2
votes

I have a stacked percentage barplot in ggplot, I'd like to put the total observation number on top of the stacked bars (while keeping the stacked bars in percentages). Yet I keep running into problems.

Below is my code to produce the percentage barplot:

# sample dataset
    set.seed(123)
    cat1<-sample(letters[1:3], 500, replace=T, prob=c(0.1, 0.2, 0.65))
    cat2<-sample(letters[4:8], 500, replace=T, prob=c(0.3, 0.4, 0.75, 0.5, 0.1))
    df <- data.frame(cat1, cat2)

# the barplot
    ggplot(df, aes(x=cat1))+
    geom_bar(aes(fill = cat2),
                    position = 'fill',color = "black")+
    scale_y_continuous(labels = scales::percent)+
    labs ( y = "Percentage")+
      # this final line is me trying to add the label
      geom_text(aes(label=cat1))

# this is the observation number I want display
    table(df$cat1)

    # but I get this error:
Error: geom_text requires the following missing aesthetics: y

so I have 2 questions:

  1. how do I put the total observation number for each of cat1 "N=" label on top of each stacked bar)?
  2. What exactly is the y for the barplot in my code(aes(x=...))? I have x, but no y, but the plot seems to work..

thanks!

2
@Les H: thanks for the post, unfortunately, it doesn't solve my problem. I get error saying that "value" and "ymax" are unknown parameters when I try to do geom_text(aes(label =value,ymax=0))debbybeginner

2 Answers

3
votes

you could try

temp <- data.frame(x=c("a", "b", "c"), y=c(1.02, 1.02, 1.02), z=c(51, 101, 348))

   ggplot(df, aes(x=cat1))+
    geom_bar(aes(fill = cat2),
                    position = 'fill',color = "black")+
    scale_y_continuous(labels = scales::percent)+
    labs ( y = "Percentage")+
      # this final line is me trying to add the label
      geom_text(data=temp, aes(x=x, y=y, label=as.factor(z)))
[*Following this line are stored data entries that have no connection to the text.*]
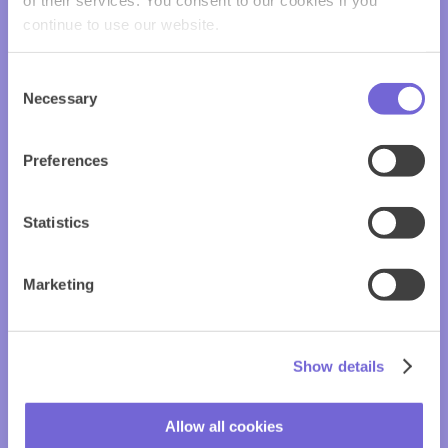
continue to use our website.
Consent
Necessary
Selection
Preferences
Statistics
Marketing
Show details
Allow all cookies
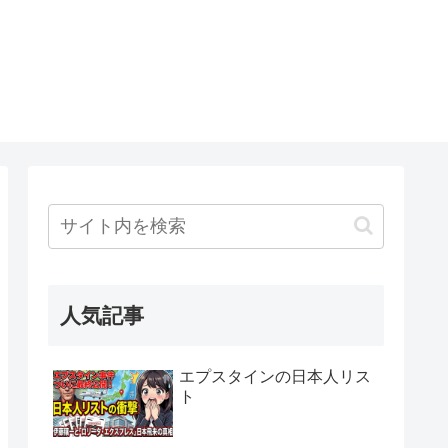
人気記事
エプスタインの日本人リス
ト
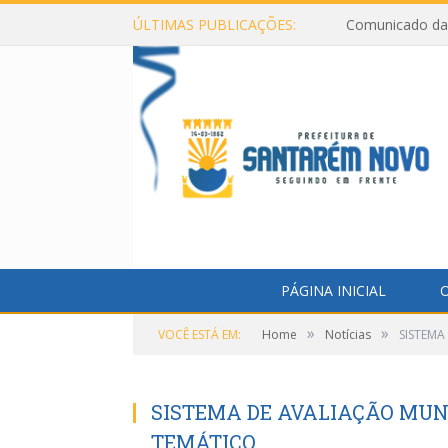
ÚLTIMAS PUBLICAÇÕES:
Comunicado da 
PÁGINA INICIAL
O
»
»
VOCÊ ESTÁ EM:
Home
Notícias
SISTEMA
SISTEMA DE AVALIAÇÃO MUN
TEMÁTICO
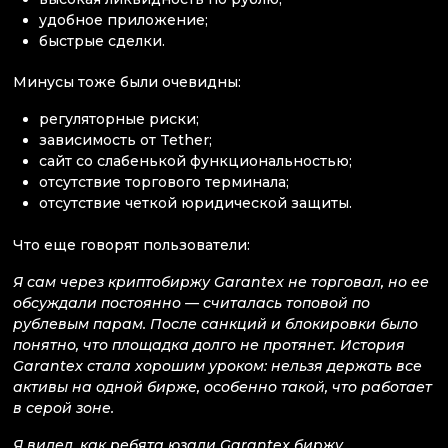
удобное приложение;
быстрые сделки.
Минусы тоже были очевидны:
регуляторные риски;
зависимость от Tether;
сайт со слабенькой функциональностью;
отсутствие торгового терминала;
отсутствие четкой юридической защиты.
Что еще говорят пользователи:
Я сам через криптобиржу Garantex не торговал, но ее
обсуждали постоянно — считалась топовой по
рублевым парам. После санкций и блокировки было
понятно, что площадка долго не протянет. История
Garantex стала хорошим уроком: нельзя держать все
активы на одной бирже, особенно такой, что работает
в серой зоне.
Я видел, как ребята юзали Garantex биржу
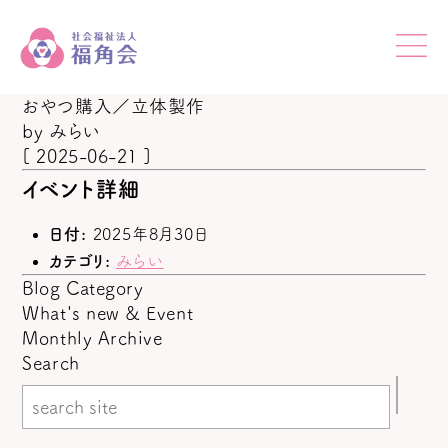
おやつ購入／立体製作
by
みらい
[ 2025-06-21 ]
イベント詳細
日付:
2025年8月30日
カテゴリ:
みらい
Blog Category
What's new & Event
Monthly Archive
Search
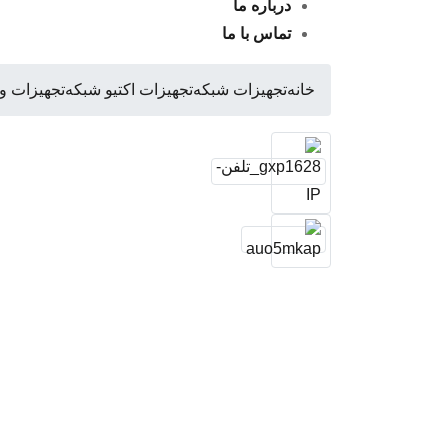
درباره ما
تماس با ما
خانه
تجهیزات شبکه
تجهیزات اکتیو شبکه
تجهیزات و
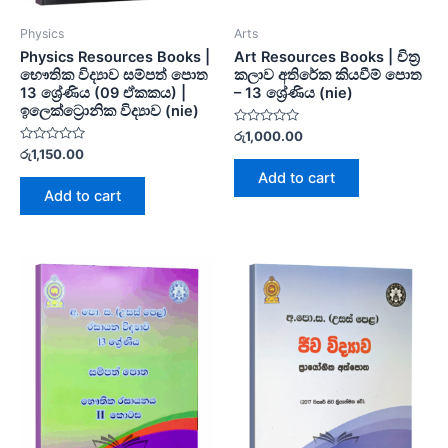
Physics
Arts
Physics Resources Books |
Art Resources Books | චිත්‍ර
භෞතික විද්‍යාව සම්පත් පොත
කලාව අතිරේක කියවීම් පොත
13 ශ්‍රේණිය (09 ඒකකය) |
– 13 ශ්‍රේණිය (nie)
ඉලෙක්ට්‍රොනික විද්‍යාව (nie)
Rated
රු
1,000.00
0
Rated
රු
1,150.00
out
0
of
Add to cart
out
5
of
Add to cart
5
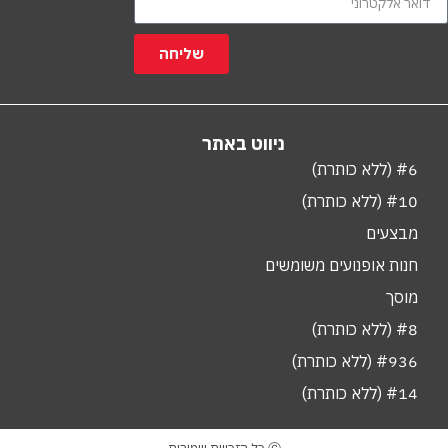
שליחה
ניווט באתר
#6 (ללא כותרת)
#10 (ללא כותרת)
מבצעים
חנות אופנועים משומשים
מוסך
#8 (ללא כותרת)
#936 (ללא כותרת)
#14 (ללא כותרת)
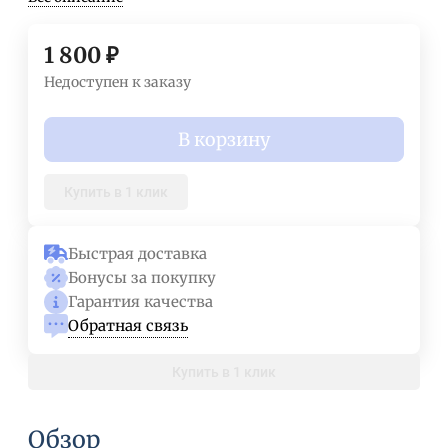
1 800
₽
Недоступен к заказу
В корзину
Купить в 1 клик
Быстрая доставка
Бонусы за покупку
Гарантия качества
Обратная связь
Купить в 1 клик
Обзор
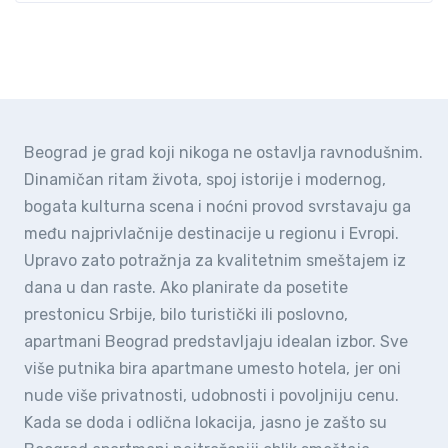
Beograd je grad koji nikoga ne ostavlja ravnodušnim.
Dinamičan ritam života, spoj istorije i modernog,
bogata kulturna scena i noćni provod svrstavaju ga
među najprivlačnije destinacije u regionu i Evropi.
Upravo zato potražnja za kvalitetnim smeštajem iz
dana u dan raste. Ako planirate da posetite
prestonicu Srbije, bilo turistički ili poslovno,
apartmani Beograd predstavljaju idealan izbor. Sve
više putnika bira apartmane umesto hotela, jer oni
nude više privatnosti, udobnosti i povoljniju cenu.
Kada se doda i odlična lokacija, jasno je zašto su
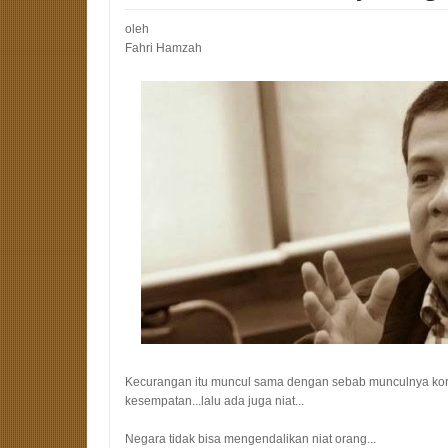
oleh
Fahri Hamzah
Kecurangan itu muncul sama dengan sebab munculnya koru
kesempatan...lalu ada juga niat...
Negara tidak bisa mengendalikan niat orang...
enter image description here

3
votes

If you don't want to hardcode your summary labels, here's a slightly different approach (but still a bit of a hack) using dplyr to calculate your percentages and format your labels.
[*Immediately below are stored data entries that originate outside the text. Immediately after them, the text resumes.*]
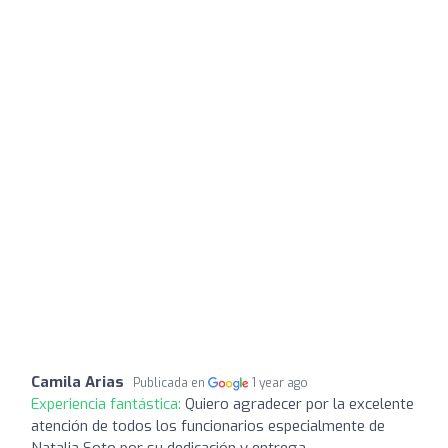
Camila Arias
Publicada en
1 year ago
Experiencia fantástica:
Quiero agradecer por la excelente
atención de todos los funcionarios especialmente de
Natalia Soto por su dedicación y entrega.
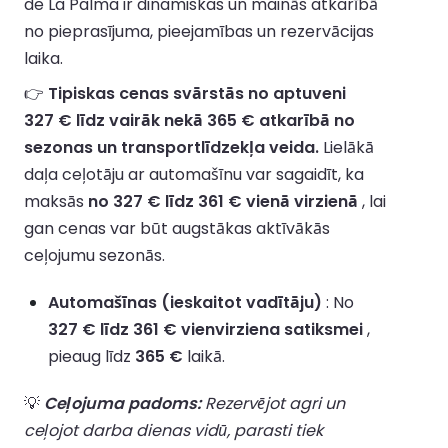
de La Palma ir dinamiskas un mainās atkarībā
no pieprasījuma, pieejamības un rezervācijas
laika.
👉
Tipiskas cenas svārstās no aptuveni
327 € līdz vairāk nekā 365 € atkarībā no
sezonas un transportlīdzekļa veida.
Lielākā
daļa ceļotāju ar automašīnu var sagaidīt, ka
maksās
no 327 € līdz 361 € vienā virzienā
, lai
gan cenas var būt augstākas aktīvākās
ceļojumu sezonās.
Automašīnas (ieskaitot vadītāju)
: No
327 € līdz 361 € vienvirziena satiksmei
,
pieaug līdz
365 €
laikā.
💡
Ceļojuma padoms:
Rezervējot agri un
ceļojot darba dienas vidū, parasti tiek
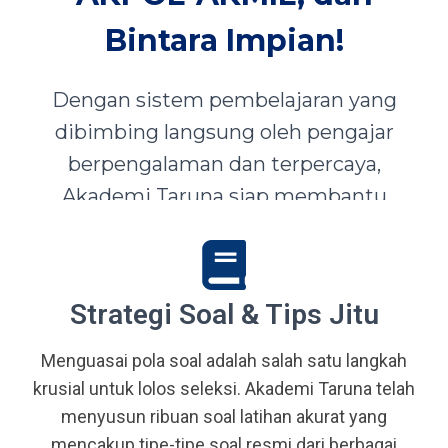
Bintara Impian!
Dengan sistem pembelajaran yang
dibimbing langsung oleh pengajar
berpengalaman dan terpercaya,
Akademi Taruna siap membantu
siswa-siswi dari seluruh Indonesia
mewujudkan impian menjadi Taruna,
Abdi Negara, serta prajurit terbaik
Strategi Soal & Tips Jitu
bangsa.
Menguasai pola soal adalah salah satu langkah
krusial untuk lolos seleksi. Akademi Taruna telah
menyusun ribuan soal latihan akurat yang
mencakup tipe-tipe soal resmi dari berbagai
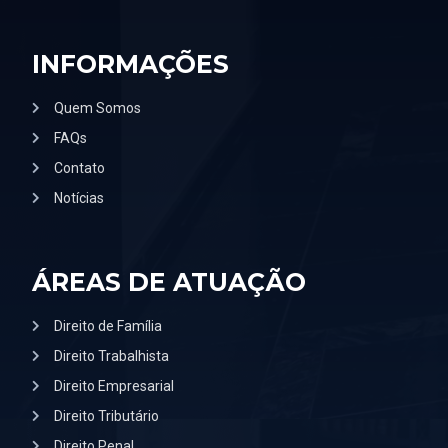
INFORMAÇÕES
Quem Somos
FAQs
Contato
Notícias
ÁREAS DE ATUAÇÃO
Direito de Família
Direito Trabalhista
Direito Empresarial
Direito Tributário
Direito Penal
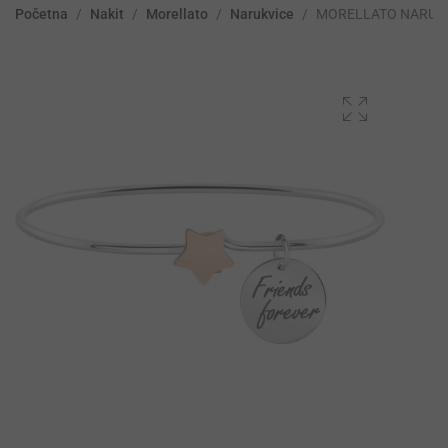
Početna
/
Nakit
/
Morellato
/
Narukvice
/
MORELLATO NARUK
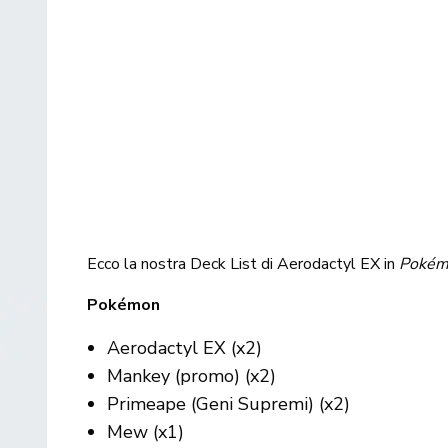
Ecco la nostra Deck List di Aerodactyl EX in
Pokém
Pokémon
Aerodactyl EX (x2)
Mankey (promo) (x2)
Primeape (Geni Supremi) (x2)
Mew (x1)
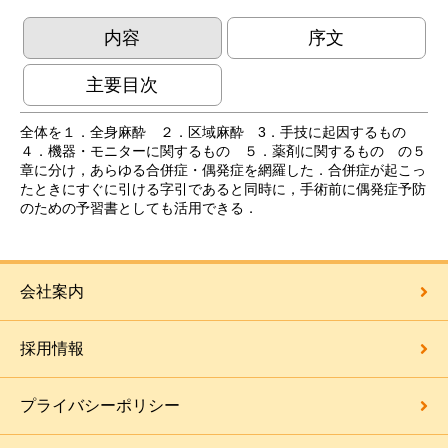
内容
序文
主要目次
全体を１．全身麻酔 ２．区域麻酔 3．手技に起因するもの
４．機器・モニターに関するもの ５．薬剤に関するもの の５
章に分け，あらゆる合併症・偶発症を網羅した．合併症が起こっ
たときにすぐに引ける字引であると同時に，手術前に偶発症予防
のための予習書としても活用できる．
会社案内
採用情報
プライバシーポリシー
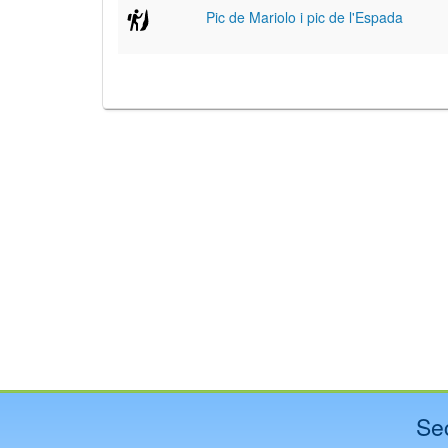
Pic de Mariolo i pic de l'Espada
Se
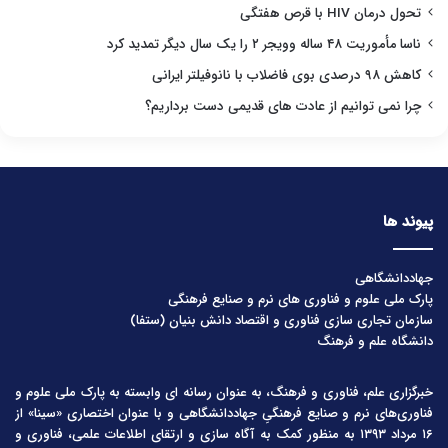
تحول درمان HIV با قرص هفتگی
ناسا مأموریت ۴۸ ساله وویجر ۲ را یک سال دیگر تمدید کرد
کاهش ۹۸ درصدی بوی فاضلاب با نانوفیلتر ایرانی
چرا نمی توانیم از عادت های قدیمی دست برداریم؟
پیوند ها
جهاددانشگاهی
پارک ملی علوم و فناوری های نرم و صنایع فرهنگی
سازمان تجاری سازی فناوری و اقتصاد دانش بنیان (ستفا)
دانشگاه علم و فرهنگ
خبرگزاری علم، فناوری و فرهنگ، به عنوان رسانه ای وابسته به پارک ملی علوم و
فناوری‌های نرم و صنایع فرهنگیِ جهاددانشگاهی و با عنوان اختصاری «سینا» از
۱۶ مرداد ۱۳۹۳ به منظور کمک به آگاه سازی و ارتقای اطلاعات علمی، فناوری و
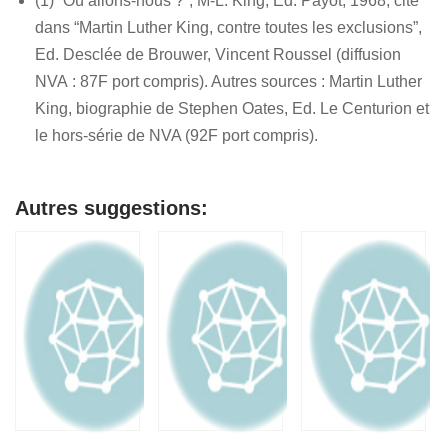
(1) “Où allons-nous ?”, M-L. King, Ed. Payot, 1968, cité
dans “Martin Luther King, contre toutes les exclusions”,
Ed. Desclée de Brouwer, Vincent Roussel (diffusion
NVA : 87F port compris). Autres sources : Martin Luther
King, biographie de Stephen Oates, Ed. Le Centurion et
le hors-série de NVA (92F port compris).
Autres suggestions:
I've also reversed your legend to match the order on the chart :)

library(dplyr)

df2 <- df %>%
  group_by(cat1, cat2) %>%
  summarise(n=n())%>%
  mutate(percent = (n / sum(n)), cumsum = cumsum(percent), label=ifelse(cat2=="h", paste0("N=", sum(n)),""))
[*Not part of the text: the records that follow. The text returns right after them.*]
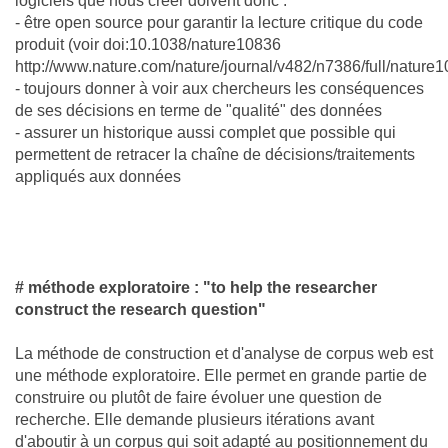
logiciels que nous créer doivent donc :
- être open source pour garantir la lecture critique du code
produit (voir doi:10.1038/nature10836
http://www.nature.com/nature/journal/v482/n7386/full/nature1
- toujours donner à voir aux chercheurs les conséquences
de ses décisions en terme de "qualité" des données
- assurer un historique aussi complet que possible qui
permettent de retracer la chaîne de décisions/traitements
appliqués aux données
# méthode exploratoire : "to help the researcher
construct the research question"
La méthode de construction et d'analyse de corpus web est
une méthode exploratoire. Elle permet en grande partie de
construire ou plutôt de faire évoluer une question de
recherche. Elle demande plusieurs itérations avant
d'aboutir à un corpus qui soit adapté au positionnement du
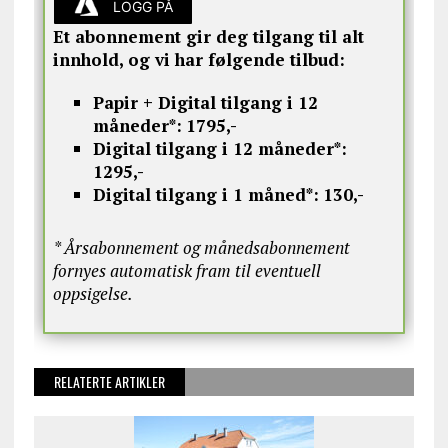
LOGG PÅ
Et abonnement gir deg tilgang til alt
innhold, og vi har følgende tilbud:
Papir + Digital tilgang i 12
måneder*:
1795,-
Digital tilgang i 12 måneder*:
1295,-
Digital tilgang i 1 måned*:
130,-
* Årsabonnement og månedsabonnement
fornyes automatisk fram til eventuell
oppsigelse.
RELATERTE ARTIKLER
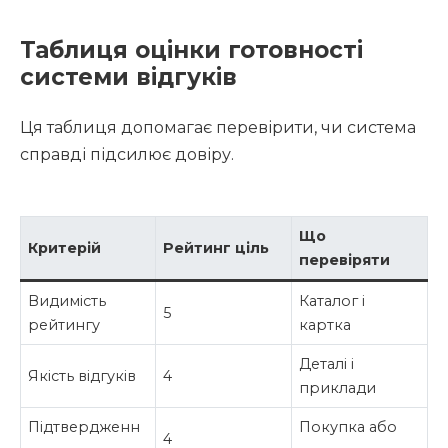
Таблиця оцінки готовності
системи відгуків
Ця таблиця допомагає перевірити, чи система
справді підсилює довіру.
Що
Критерій
Рейтинг ціль
перевіряти
Видимість
Каталог і
5
рейтингу
картка
Деталі і
Якість відгуків
4
приклади
Підтвердженн
Покупка або
4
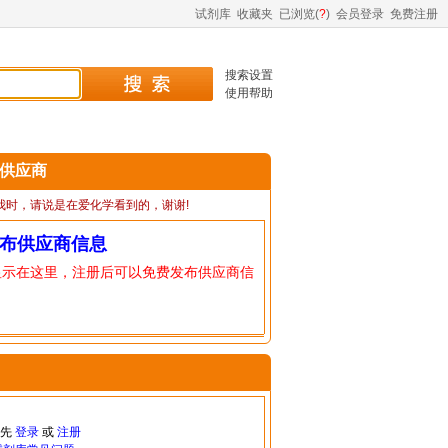
试剂库
收藏夹
已浏览(
?
)
会员登录
免费注册
搜索设置
使用帮助
0 供应商
我时，请说是在爱化学看到的，谢谢!
布供应商信息
显示在这里，注册后可以免费发布供应商信
请先
登录
或
注册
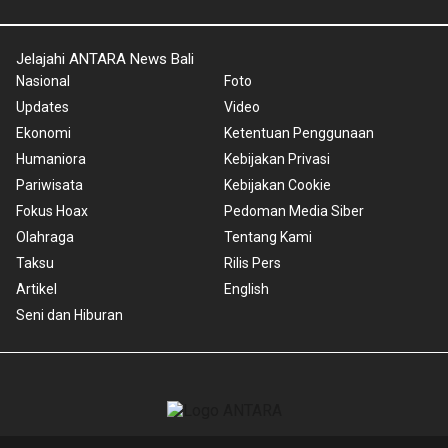
Jelajahi ANTARA News Bali
Nasional
Foto
Updates
Video
Ekonomi
Ketentuan Penggunaan
Humaniora
Kebijakan Privasi
Pariwisata
Kebijakan Cookie
Fokus Hoax
Pedoman Media Siber
Olahraga
Tentang Kami
Taksu
Rilis Pers
Artikel
English
Seni dan Hiburan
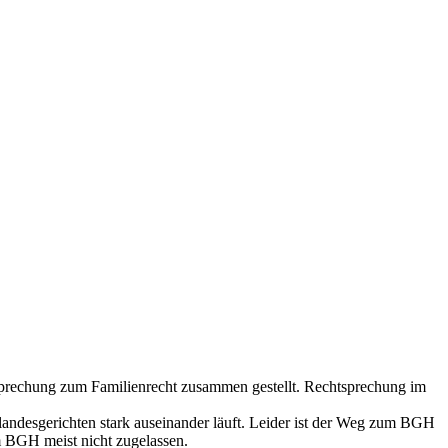
sprechung zum Familienrecht zusammen gestellt. Rechtsprechung im
ndesgerichten stark auseinander läuft. Leider ist der Weg zum BGH
 BGH meist nicht zugelassen.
  ggplot(df2,aes(x=cat1, y=percent, fill=cat2)) +
    scale_y_continuous(labels = scales::percent) +
    labs ( y = "Percentage") +
    geom_bar(position = 'fill',color = "black", stat="identity") +
    geom_text(aes(y=cumsum, label=label), vjust=-1) +
    guides(fill=guide_legend(reverse=T))

enter image description here